Murdoch chiama questo lavoro “unselfing” — uscire da sé — e lo descrive attraverso l’immagine di chi, assorto nei propri pensieri ansiosi, alza lo sguardo e vede per caso un gheppio librarsi in volo: per un istante, l’attenzione portata a quel dettaglio esterno spazza via l’autoreferenzialità e ci restituisce al mondo reale. Debitrice esplicita della filosofa Simone Weil, che ammirava profondamente, Murdoch sostiene che il vero progresso morale non avviene tanto al momento della decisione, quanto prima: nella paziente disciplina di imparare a vedere davvero un’altra persona, senza le fantasie autoreferenziali che di solito proiettiamo su di lei.

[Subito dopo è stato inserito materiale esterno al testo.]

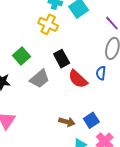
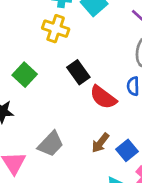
gray trapezoid: (40, 79) -> (51, 144), moved
brown arrow: (67, 122) -> (100, 143), moved, turned 119

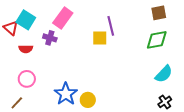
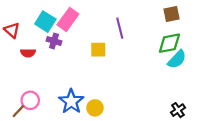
cyan square: (26, 20) -> (45, 22), moved
yellow square: (100, 38) -> (98, 50), moved
cyan semicircle: (164, 74) -> (177, 59), moved
pink circle: (27, 79) -> (30, 100), moved

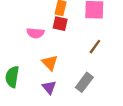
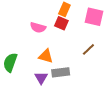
orange triangle: (50, 63) -> (46, 56), turned -42
gray rectangle: (84, 82) -> (61, 72), moved, turned 36

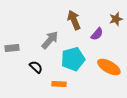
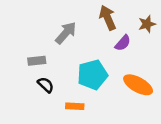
brown arrow: (74, 20) -> (108, 18), moved
gray arrow: (50, 40) -> (66, 33), moved
gray rectangle: (12, 48) -> (37, 61), moved

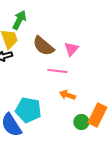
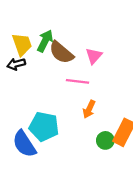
green arrow: (19, 20) -> (45, 41), moved
orange arrow: (67, 95) -> (89, 109), turned -84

Un esercizio ispirato a questa idea: la prossima volta che una persona vicina ti irrita o ti delude, prova a chiederti — sto vedendo davvero lei, o sto vedendo la mia ansia, la mia storia su di lei? Prova a descriverla mentalmente nel modo più oggettivo possibile, come se dovessi spiegarla a uno sconosciuto che non l’ha mai incontrata. Spesso basta questo piccolo spostamento di sguardo per liberare spazio a una reazione più vera — e più gentile.


Fonti

  • Murdoch, I. (1970). The Sovereignty of Good. Routledge & Kegan Paul.